Last month, the stand-up comic, TV presenter, and hopeful applicant to replace Trevor Noah as the host of Comedy Central’s The Daily Show, Hasan Minhaj, was exposed as a fabulist. In a New Yorker piece, which you should probably read before this, the writer details the embellishments, or wholesale fabrications, which have been at the centre of his two Netflix stand-up specials.
I won’t detail them again here, other than to say that while they conspicuously didn’t serve any joke, they did serve to present Minhaj as more oppressed, more tortured, more brave, more influential and more ingenious than he is. In one story, he said that his daughter was hospitalised after a suspicious powder, sent to his home in an envelope, was spilt on her.

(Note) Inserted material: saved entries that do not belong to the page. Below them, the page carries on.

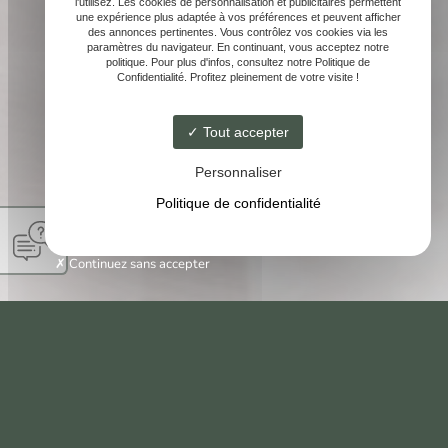
l'utilisez. Les cookies de personnalisation et publicitaires permettent
une expérience plus adaptée à vos préférences et peuvent afficher
des annonces pertinentes. Vous contrôlez vos cookies via les
paramètres du navigateur. En continuant, vous acceptez notre
politique. Pour plus d'infos, consultez notre Politique de
Confidentialité. Profitez pleinement de votre visite !
Tout accepter
Personnaliser
Politique de confidentialité
Continuez sans accepter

Now if the fact-checking of a stand-up’s routine seems especially vexatious to you, a bad-faith denial of the art of joke-making and story-telling, then consider this: Minhaj’s stories were offered with the full intention of them being received as actual fact – and more, the reputation that he’s assiduously built rests upon a particular form of earnest and deeply personal “truth-telling”. The anthrax story wasn’t told for laughs, but to establish his moral status as a besieged man of colour. He’s speaking from the frontlines of bigotry and political defiance: the envelope was likely sent as retaliation for a TV spot he did on Saudi Arabia or Hindu nationalism under Narendra Modi.
There are different categories of artifice, and often – despite the high-mindedly muddled alibis of the fraudster’s defence – it’s quite easy to separate them. When the award-winning Australian writer John Hughes was exposed last year as an astonishingly craven and serial plagiarist, he initially defended himself by saying it was accidental. When further plagiarisms were revealed – whole sentences lifted without alteration or attribution – his public defence shifted to one in which he was engaged in a romantic, intertextual act of homage. It was, and remains, bullshit.

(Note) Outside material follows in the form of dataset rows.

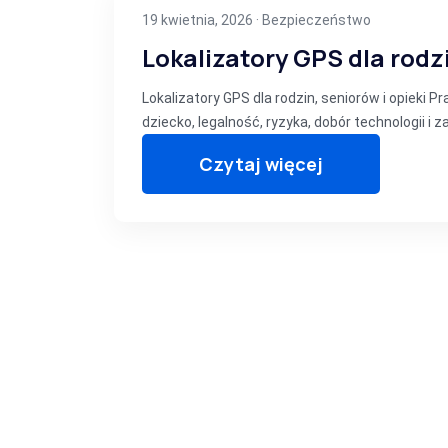
19 kwietnia, 2026 ·
Bezpieczeństwo
Lokalizatory GPS dla rodzi
Lokalizatory GPS dla rodzin, seniorów i opieki 
dziecko, legalność, ryzyka, dobór technologii i z
Czytaj więcej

And so naturally, as occurs when artistic fraud is discovered, Minhaj invoked the noble – and infinitely elastic – license of the artist. Minhaj insistently told the journalist that he was interested in “emotional truth”. “The emotional truth is first,” he said. “The factual truth is secondary.”
When I watched his 2017 Netflix special, I had absolutely no doubt that the personal stories he shared were meant to be accepted as literally happening to him. And I have no doubt that the vast majority of those who saw it too accepted the same thing.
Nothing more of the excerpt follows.